The merits of procrastination( or how being lazy can be good….)

This happened to me in a job interview I sat for recently, the interviewer and I engaged in a myriad of questions and discussions regarding my skill-sets, my eligibility towards the company, and all the paraphernalia that makes an interview a rather tedious task(for the interviewer and not for me, half the time I wasn’t aware of what babble I was spouting out)….one of the questions asked to me was that what was the one thing I expect most of from a group or rather from my inner circle of friends….after giving it some thought, I replied in a word-loyalty. The reason being the many betrayals and back-stabbings suffered throughout my life. The quality I least expected from the people around me was tardiness or procrastination, as being a sort of a perfectionist and a bit of a selfish prick, I generally expect things to be done in a snap, whether its a task given to me or a favour or work expected to be done by others. I just couldn’t give it a rest if  something which has to be done is just done and over with so that I can relax and enjoy most of my time in absolute,no cent of work kind of blissful state.

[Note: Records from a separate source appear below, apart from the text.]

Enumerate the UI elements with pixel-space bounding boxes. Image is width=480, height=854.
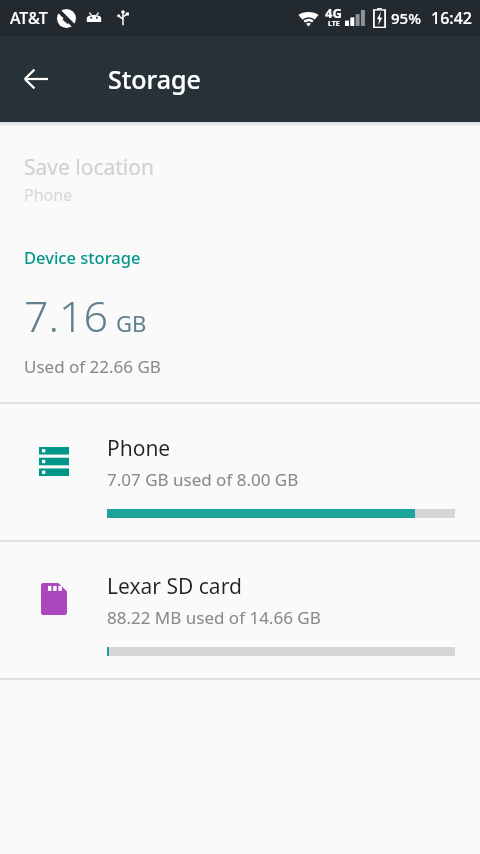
staticText: 7.16 (24, 286, 109, 345)
button[interactable]: Back (12, 55, 60, 103)
staticText: Lexar SD card (107, 572, 242, 601)
staticText: Phone (107, 434, 171, 463)
staticText: GB (116, 308, 147, 338)
staticText: 7.07 GB used of 8.00 GB (107, 468, 299, 491)
other: Phone storage (0, 447, 107, 476)
staticText: Storage (108, 62, 201, 96)
button[interactable]: SD card storage (0, 542, 480, 678)
staticText: AT&T (10, 7, 48, 29)
staticText: 4G (325, 4, 342, 22)
button[interactable]: Save location (0, 145, 480, 214)
button[interactable]: Phone storage (0, 404, 480, 540)
staticText: Phone (24, 184, 73, 206)
staticText: Used of 22.66 GB (24, 355, 161, 378)
staticText: LTE (328, 19, 340, 29)
staticText: Device storage (24, 246, 141, 268)
other: SD card storage (0, 583, 107, 615)
staticText: 16:42 (431, 7, 472, 29)
staticText: Save location (24, 153, 154, 182)
staticText: 95% (391, 8, 421, 28)
staticText: 88.22 MB used of 14.66 GB (107, 606, 321, 629)
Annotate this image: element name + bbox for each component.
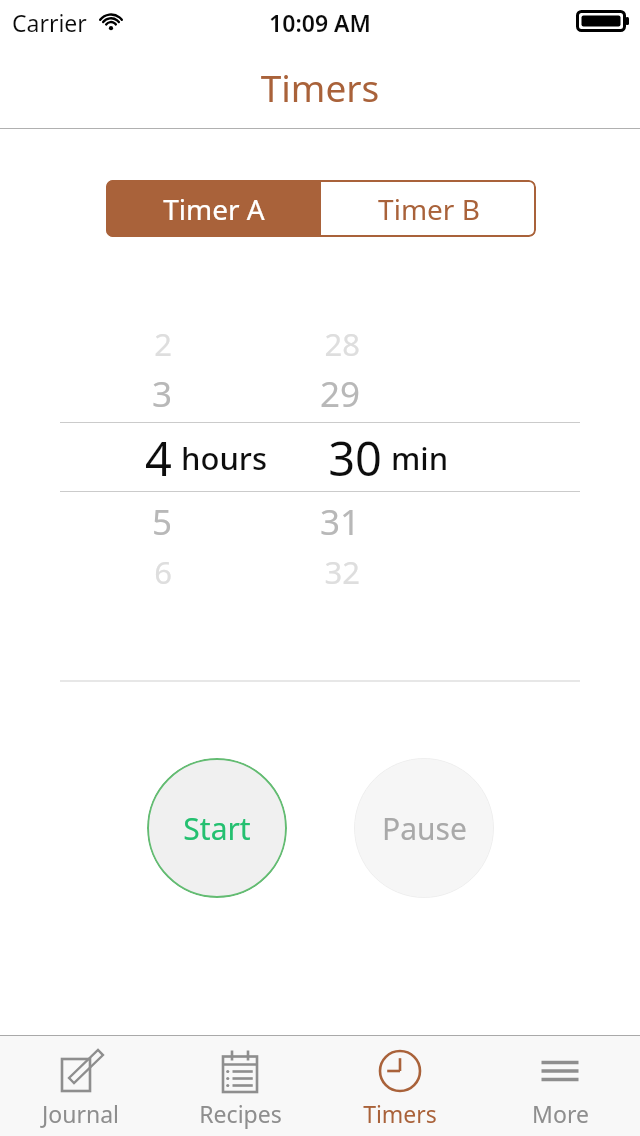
staticText: Timers (0, 62, 640, 112)
button[interactable]: Timer B (321, 180, 536, 237)
button[interactable]: More (480, 1036, 640, 1136)
staticText: Timers (363, 1098, 437, 1129)
staticText: 6 (154, 551, 172, 593)
button[interactable]: 30 (222, 424, 382, 492)
staticText: Timer B (378, 190, 480, 228)
button[interactable]: Journal (0, 1036, 160, 1136)
staticText: 3 (151, 370, 172, 418)
staticText: Pause (382, 808, 467, 849)
staticText: 4 (145, 426, 172, 490)
staticText: hours (181, 437, 267, 479)
staticText: 32 (324, 551, 360, 593)
button[interactable]: Start (147, 758, 287, 898)
button[interactable]: Recipes (160, 1036, 320, 1136)
other: More (535, 1046, 585, 1096)
staticText: Carrier (12, 7, 87, 38)
button[interactable]: hours (181, 428, 321, 488)
other: Recipes (215, 1046, 265, 1096)
staticText: 28 (324, 323, 360, 365)
staticText: 10:09 AM (0, 7, 640, 38)
staticText: 29 (319, 370, 360, 418)
button[interactable]: Timer A (106, 180, 321, 237)
button[interactable]: min (391, 428, 531, 488)
staticText: Recipes (199, 1098, 282, 1129)
other: Journal (55, 1046, 105, 1096)
button[interactable]: Timers (320, 1036, 480, 1136)
staticText: min (391, 437, 449, 479)
staticText: 31 (319, 498, 360, 546)
staticText: More (532, 1098, 589, 1129)
button[interactable]: 4 (12, 424, 172, 492)
staticText: 5 (151, 498, 172, 546)
staticText: Start (183, 808, 251, 849)
button[interactable]: Pause (354, 758, 494, 898)
other: Timers (375, 1046, 425, 1096)
staticText: 30 (328, 426, 382, 490)
staticText: 2 (154, 323, 172, 365)
staticText: Timer A (163, 190, 265, 228)
staticText: Journal (42, 1098, 119, 1129)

The interviewer after hearing my answers asked me whether I had ever heard of the term ‘positive procrastination’, the initial thoughts in my mind immediately were formulating something contradictory to his question—I mean procrastination and that too positive??!! I engage in lassitude(in plain terms, lazy…) very frequently to my own dismay, but I never thought that it could actually be of some use. The interview may have been over, but the term still remained stuck in my mind. It wasn’t until later that I understood to some extent its meaning when I realized that I do tend to delay things beyond their estimated schedule of completion. In short, my laziness taught me that I was a procrastinator and not the perfectionist that I thought myself to be, but in what way can procrastination actually yield positivity?? We are generally taught throughout our lives that any given job, no matter how high or low, if done quickly and on time is worth it, that a stitch in time saves nine and all that. I have observed that as a schoolboy, it was always a race to finish anything first, be it a homework or an assignment, I always was the ‘good,sincere, hardworking boy’. As years passed and college semesters went by, this ‘goody-two shoes‘ image that I had cultivated went downhill. I understood that nobody generally likes a do-gooder, because you can be the bane of your mates if you have finished your assignment or project first or let your credit be taken when your homework is copied by virtually everybody in the room, in short you stand to lose either way. I have found that as we age, all the morals and standards we grew up imbibing when we were kids are all lost in the veil of apathy and the cold fabric of pragmatism that we wear now today as adults. So, college taught me the merits of copying and pasting work done by others,shelving projects and assignments all at the last minute, and there is a certain amount of fun to it because you are not alone in this.

Procrastination shouldn’t necessarily imply being lazy. We speak of time-management, but there is a remarkable amount of ingenuity and management shown as to how to do things at the last minute, its an art-form actually, getting things in motion to complete a huge task done in the shortest possible time with the minimalist of resources at our disposal. In a way, we are getting to hone our soft-skills by pulling of a  job at the last minute, that does deserve to get an equal amount of credit at par with the same work done ahead of time. But is that the only positive role of procrastination? Does it not teach us to maintain networks and influences with people so that at a time of need, they can be around to put themselves in the line for you? Or does it enhance our thinking prowess when we come up with the wiliest and unimaginable excuses for our failure to comply with a task?(Not that we can use such brains to complete that task in the first place). I can now imagine with a sense of admiration and disgust as to how our leaders-elect tend to procrastinate important bills and amendments and concentrate instead as to how to strengthen their own positions of power; politics may not be a good example I have used to glorify procrastination, but good things also do tend to have a sense of irony in them.

In a world where we are both a boss of some and a servant to others, procrastination and the other higher forms of lassitude will always continue to envelope our way of life and the way we work. Its a great thing to have your work done by others but even miserable when you know you don’t deserve the credit for it, i.e., if your conscience allows you to feel the same. The mantra for every workplace today is as rightly said by Mark Twain-” Work can be fun, it can be fun if you let others do it for you’.